In 1986, Dr. Lewis was posted to the Asian Institute of Technology (AIT) in Bangkok, Thailand, as Director of the Regional Computer Center, where senior professionals and graduate students from all over Asia came for specialized training in advanced technologies. While at AIT, he spent an entire day with the beloved King of Thailand, and met weekly with his daughter, the Princess of Thailand. When the position ended, the family, along with Linda’s sister, Susan Embser, traveled home overland from Thailand as much as was possible through India, Nepal, Kashmir, Hong Kong, Japan, Siberia, and the former Soviet Union all through the Ural Mountains to the Gulf of Finland, Belarus, Poland, East Germany, and West Germany, arriving back in the United States just in time for the start of the school year.
In 1991, Dr.
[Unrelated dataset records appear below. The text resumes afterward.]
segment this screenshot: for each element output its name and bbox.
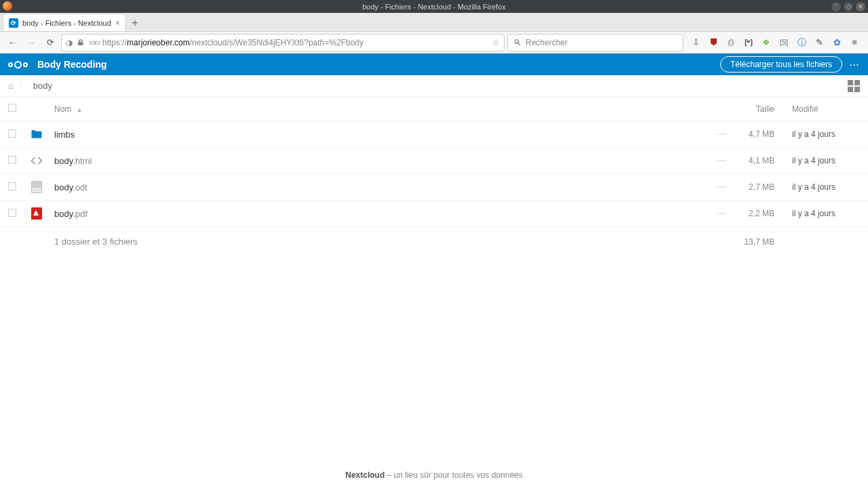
search-icon: 🔍︎	[513, 38, 521, 47]
footer-tagline: – un lieu sûr pour toutes vos données	[384, 470, 522, 480]
summary-text: 1 dossier et 3 fichiers	[49, 227, 705, 257]
url-path: /nextcloud/s/We35Ndi4jEHYXt6?path=%2Fbod…	[190, 38, 363, 47]
file-name[interactable]: body.html	[49, 148, 705, 174]
breadcrumb: ⌂ 〉 body	[0, 75, 868, 97]
nav-forward-button[interactable]: →	[23, 35, 39, 51]
column-name-label: Nom	[54, 104, 71, 114]
search-placeholder: Rechercher	[526, 38, 568, 47]
sort-asc-icon: ▲	[77, 106, 83, 113]
file-modified: il y a 4 jours	[787, 174, 868, 201]
table-row[interactable]: body.odt⋯2,7 MBil y a 4 jours	[0, 174, 868, 201]
file-name[interactable]: body.odt	[49, 174, 705, 201]
table-summary-row: 1 dossier et 3 fichiers 13,7 MB	[0, 227, 868, 257]
row-checkbox[interactable]	[0, 121, 24, 148]
window-controls: ˅ ◇ ✕	[831, 2, 865, 12]
row-actions-icon[interactable]: ⋯	[705, 148, 732, 174]
grid-view-toggle[interactable]	[848, 80, 860, 92]
file-size: 2,2 MB	[732, 201, 787, 227]
row-checkbox[interactable]	[0, 174, 24, 201]
os-titlebar: body - Fichiers - Nextcloud - Mozilla Fi…	[0, 0, 868, 13]
column-size-header[interactable]: Taille	[732, 97, 787, 121]
row-actions-icon[interactable]: ⋯	[705, 174, 732, 201]
permissions-icon: ▭▭	[89, 38, 98, 47]
window-maximize-icon[interactable]: ◇	[844, 2, 853, 12]
column-modified-header[interactable]: Modifié	[787, 97, 868, 121]
breadcrumb-home-icon[interactable]: ⌂	[8, 81, 14, 91]
firefox-app-icon	[3, 1, 12, 11]
files-table: Nom ▲ Taille Modifié limbs⋯4,7 MBil y a …	[0, 97, 868, 256]
ext-color-icon[interactable]: ❖	[761, 37, 772, 48]
window-title: body - Fichiers - Nextcloud - Mozilla Fi…	[362, 3, 506, 11]
url-scheme: https://	[102, 38, 127, 47]
code-file-icon	[30, 154, 43, 167]
pdf-file-icon	[30, 207, 43, 220]
breadcrumb-separator-icon: 〉	[19, 80, 28, 92]
url-text: https://marjorieober.com/nextcloud/s/We3…	[102, 38, 488, 47]
url-bar[interactable]: ◑ 🔒︎ ▭▭ https://marjorieober.com/nextclo…	[61, 34, 505, 52]
tab-close-icon[interactable]: ×	[115, 18, 120, 28]
download-all-button[interactable]: Télécharger tous les fichiers	[720, 56, 842, 73]
nav-back-button[interactable]: ←	[4, 35, 20, 51]
nav-reload-button[interactable]: ⟳	[42, 35, 58, 51]
file-size: 2,7 MB	[732, 174, 787, 201]
browser-toolbar: ← → ⟳ ◑ 🔒︎ ▭▭ https://marjorieober.com/n…	[0, 32, 868, 54]
browser-tabbar: ⟳ body - Fichiers - Nextcloud × +	[0, 13, 868, 32]
lock-icon: 🔒︎	[77, 38, 85, 47]
instance-name: Body Recoding	[37, 59, 107, 70]
bookmark-star-icon[interactable]: ☆	[492, 38, 500, 47]
row-actions-icon[interactable]: ⋯	[705, 121, 732, 148]
tab-title: body - Fichiers - Nextcloud	[22, 19, 111, 27]
new-tab-button[interactable]: +	[126, 15, 144, 31]
nextcloud-logo[interactable]	[8, 61, 28, 68]
file-size: 4,1 MB	[732, 148, 787, 174]
extension-icons: ⇩ ⛊ ⎙ [ʷ] ❖ [S] ⓘ ✎ ✿ ≡	[686, 37, 864, 48]
file-name[interactable]: body.pdf	[49, 201, 705, 227]
url-domain: marjorieober.com	[127, 38, 190, 47]
row-checkbox[interactable]	[0, 201, 24, 227]
row-actions-icon[interactable]: ⋯	[705, 201, 732, 227]
nextcloud-footer: Nextcloud – un lieu sûr pour toutes vos …	[0, 470, 868, 480]
ext-download-icon[interactable]: ⇩	[690, 37, 701, 48]
ext-stylus-icon[interactable]: [S]	[778, 37, 789, 48]
file-modified: il y a 4 jours	[787, 201, 868, 227]
browser-tab-active[interactable]: ⟳ body - Fichiers - Nextcloud ×	[3, 14, 126, 31]
logo-dot	[14, 61, 22, 68]
file-size: 4,7 MB	[732, 121, 787, 148]
ext-wallabag-icon[interactable]: [ʷ]	[743, 37, 754, 48]
ext-print-icon[interactable]: ⎙	[726, 37, 736, 48]
window-minimize-icon[interactable]: ˅	[831, 2, 841, 12]
shield-icon: ◑	[66, 38, 73, 47]
ext-edit-icon[interactable]: ✎	[814, 37, 825, 48]
document-file-icon	[30, 180, 43, 194]
logo-dot	[8, 62, 13, 67]
file-name[interactable]: limbs	[49, 121, 705, 148]
logo-dot	[23, 62, 28, 67]
file-modified: il y a 4 jours	[787, 121, 868, 148]
breadcrumb-current[interactable]: body	[33, 81, 52, 91]
summary-total-size: 13,7 MB	[732, 227, 787, 257]
footer-brand[interactable]: Nextcloud	[345, 470, 384, 480]
row-checkbox[interactable]	[0, 148, 24, 174]
hamburger-menu-icon[interactable]: ≡	[849, 37, 860, 48]
browser-search-input[interactable]: 🔍︎ Rechercher	[507, 34, 684, 52]
header-more-icon[interactable]: ⋯	[849, 58, 860, 70]
folder-icon	[30, 127, 43, 141]
column-name-header[interactable]: Nom ▲	[49, 97, 705, 121]
table-row[interactable]: limbs⋯4,7 MBil y a 4 jours	[0, 121, 868, 148]
table-header-row: Nom ▲ Taille Modifié	[0, 97, 868, 121]
ext-info-icon[interactable]: ⓘ	[796, 37, 807, 48]
nextcloud-favicon: ⟳	[9, 18, 18, 28]
nextcloud-header: Body Recoding Télécharger tous les fichi…	[0, 54, 868, 75]
ext-ublock-icon[interactable]: ⛊	[708, 37, 719, 48]
file-modified: il y a 4 jours	[787, 148, 868, 174]
table-row[interactable]: body.pdf⋯2,2 MBil y a 4 jours	[0, 201, 868, 227]
ext-puzzle-icon[interactable]: ✿	[831, 37, 842, 48]
select-all-checkbox[interactable]	[0, 97, 24, 121]
window-close-icon[interactable]: ✕	[856, 2, 865, 12]
table-row[interactable]: body.html⋯4,1 MBil y a 4 jours	[0, 148, 868, 174]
Lewis accepted the position of U.S. Senior Technical Advisor to Dr. Bacharuddin Jusuf (BJ) Habibie, the Republic of Indonesia’s State Minister of Research and Technology. Dr. Habibie subsequently became President of Indonesia in 1998, afterwhich Dr. Lewis accepted a position as Managing Director of the Hughes International Corporation for Indonesia. At the end of 1998, after several tumultuous months in the aftermath of the Asian financial crisis of 1997 and the May 1998 Indonesian Riots and Revolution, the family returned to the United States to Saratoga Springs, New York, where they had a summer home. In retirement, Dr. Lewis became a Technology Consultant and International Tax Advisor, working with H&R Block in Saratoga County. When the children were mostly finished with college and graduate school, George and his wife, Linda, retired to Salem, New York, where they purchased the Historic Audubon House where they have lived ever since.
George was a wonderful husband and an immensely proud, loving, and supportive father to all of his children and children-in-law. His son, Thomas Dunn Lewis, is married to Jennifer Castro Anderson of Washington, D.C. Tom is an Administrator with Georgetown University and Jen is an Attorney. They are the parents of Thomas Joseph and Adelaide. George’s second son, Michael-George Lewis, is married to Ai Muraoka of Hiroshima, Japan, and they have three sons, Amane, Seia, and Kensei. Michael teaches at a charter school in Rhode Island and at a college in Massachusetts. Daughter Caitlain Devereaux Lewis is married to Thomas Joseph Clary from just across the street in Salem, New York. They are the parents of twins, Vera and Louise, and Baby Agnes. Caitlain is an Attorney and Tom is a CPA. The youngest, Courtenay Dunn Lewis, is married to Shawn Flanagan whom she met when they were both Ph.D. students in Neurobiology at the University of Connecticut.
All of his life, George was interested in Music, Photography, and Automobiles, and was even a Licensed Commercial Hot Air Balloon Pilot. George made many friends all over the world over the course of his life, all of whom he valued greatly. He was an eminently decent man. He was a gentleman.
Calling Hours in Salem, New York, will be held at the McClellan-Gariepy Funeral Home on Saturday, November 19, 2022, from 2:00 to 4:00 p.m.
The Funeral will be held in Wellsville, New York, with Calling Hours at the J.W. Embser Sons Funeral Home on Monday, November 21, 2022, from 2:00 to 4:00 p.m. A Requiem Mass will be held at Immaculate Conception Church in Wellsville, New York, on Tuesday, November 22, at 1:00 p.m.